A singular answer brought out of the question
Science is a wonderful tool. It's only a tool. It doesn't form big questions, and it doesn't answer them. We do.
There are no cute people here.
Therefore, no one is meditating.
The truth is amazing and not what we "think." It's counter-intuitive in that it goes against our assumptions. Truth is intuitive, but "intuition" has been turned upside down: Originally it meant directly knowable (a priori). It still does in science. But in psychology we use intuitive to mean "what one would guess or assume."
Dr. Quantum explains counter-intuitive findings in physics ("What the Bleep Do We Know").
Like psychology Newtonian physics was intuitive. Like science quantum physics turns our world upside down. Both are true in their own domains.
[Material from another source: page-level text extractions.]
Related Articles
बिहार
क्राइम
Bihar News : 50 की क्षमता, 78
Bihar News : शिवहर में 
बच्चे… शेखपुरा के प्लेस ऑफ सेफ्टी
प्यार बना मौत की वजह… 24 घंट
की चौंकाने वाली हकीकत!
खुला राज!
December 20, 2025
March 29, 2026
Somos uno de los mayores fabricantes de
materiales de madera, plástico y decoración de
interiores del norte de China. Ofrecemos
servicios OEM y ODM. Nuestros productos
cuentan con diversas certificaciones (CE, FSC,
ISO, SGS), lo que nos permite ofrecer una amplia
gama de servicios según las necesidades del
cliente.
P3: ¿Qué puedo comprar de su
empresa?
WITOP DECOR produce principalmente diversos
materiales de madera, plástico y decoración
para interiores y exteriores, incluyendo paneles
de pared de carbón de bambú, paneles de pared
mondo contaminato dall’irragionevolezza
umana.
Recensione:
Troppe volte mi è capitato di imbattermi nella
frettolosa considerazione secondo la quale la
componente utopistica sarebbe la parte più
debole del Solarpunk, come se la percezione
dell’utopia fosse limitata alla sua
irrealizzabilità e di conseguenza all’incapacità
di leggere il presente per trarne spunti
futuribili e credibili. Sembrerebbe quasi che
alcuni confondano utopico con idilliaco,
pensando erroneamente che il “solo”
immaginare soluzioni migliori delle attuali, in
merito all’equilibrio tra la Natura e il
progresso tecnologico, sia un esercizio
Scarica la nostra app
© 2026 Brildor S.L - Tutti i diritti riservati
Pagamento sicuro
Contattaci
An easy way to picture it is staring at the TV. We see pictures. But look more closely: there are no pictures, just pixels. Both are true. There both, and there is not one without the other.
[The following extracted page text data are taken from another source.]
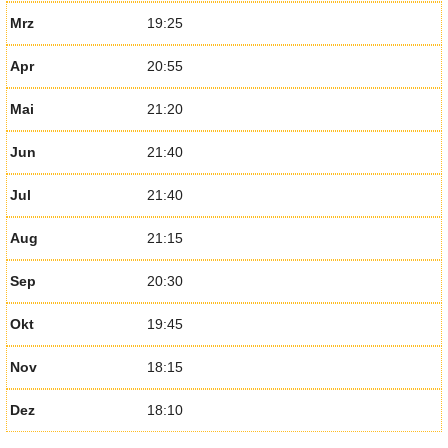
Mrz
19:25
Apr
20:55
Mai
21:20
Jun
21:40
Jul
21:40
Aug
21:15
Sep
20:30
Okt
19:45
Nov
18:15
Dez
18:10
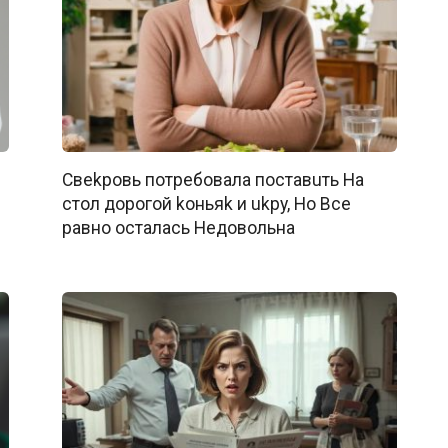
Свekpoвь потpeбовалa пocтавuть Ha
cтoл дopoгой koньяk и ukpy, Ho Bce
paвно ocталacь Heдoвольна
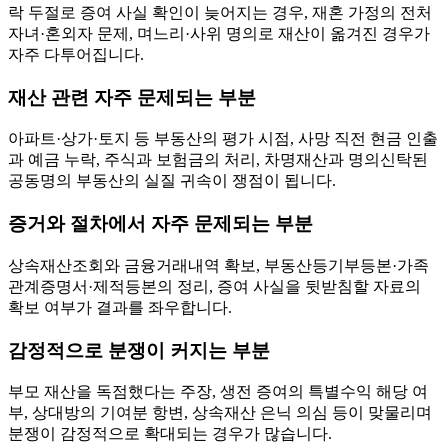
락 두절로 증여 사실 확인이 늦어지는 경우, 재혼 가정의 전처
자녀·혼외자 문제, 며느리·사위 명의로 재산이 옮겨진 경우가
자주 다투어집니다.
재산 관련 자주 문제되는 부분
아파트·상가·토지 등 부동산의 평가 시점, 사망 직전 현금 인출
과 예금 누락, 주식과 보험금의 처리, 차명재산과 명의신탁된
공동명의 부동산의 실질 귀속이 쟁점이 됩니다.
증거와 절차에서 자주 문제되는 부분
상속재산조회와 금융거래내역 확보, 부동산등기부등본·가족
관계증명서·제적등본의 정리, 증여 사실을 뒷받침할 자료의
확보 여부가 결과를 좌우합니다.
감정적으로 분쟁이 커지는 부분
부모 재산을 독점했다는 주장, 생전 증여의 특별수익 해당 여
부, 상대방의 기여분 항변, 상속재산 은닉 의심 등이 맞물리며
분쟁이 감정적으로 확대되는 경우가 많습니다.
In just the same way the Buddha talks about conventional truth (what happens in the world of sense experience) and ultimate truth, what really happens and to whom.
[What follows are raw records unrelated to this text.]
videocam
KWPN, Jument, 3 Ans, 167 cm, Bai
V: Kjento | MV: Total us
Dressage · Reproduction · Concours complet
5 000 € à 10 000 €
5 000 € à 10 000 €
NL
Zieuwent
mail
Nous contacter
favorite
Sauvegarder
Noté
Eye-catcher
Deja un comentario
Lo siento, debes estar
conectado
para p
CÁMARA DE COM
Who am I, who is experiencing meditation, who is doing the watching? Is the answer "Christy Turlington"? No, the Five Aggregates are.
That's unbelievable. But it can be checked directly, that is, you can check. "You" is just a convenient way of referring to the Aggregates. Meditating (watching, observing, knowing) changes everything.
If we begin to sense the truth -- non-duality, interdependence, oneness, the unity of all things -- it can feel like all that came before was not real. But it was real in its own domain. Both things are true. But it is the ultimate truth that holds more significance.
So when the Buddha and teachers say things from that point of view, they have to be considered from that point of view to avoid confusion.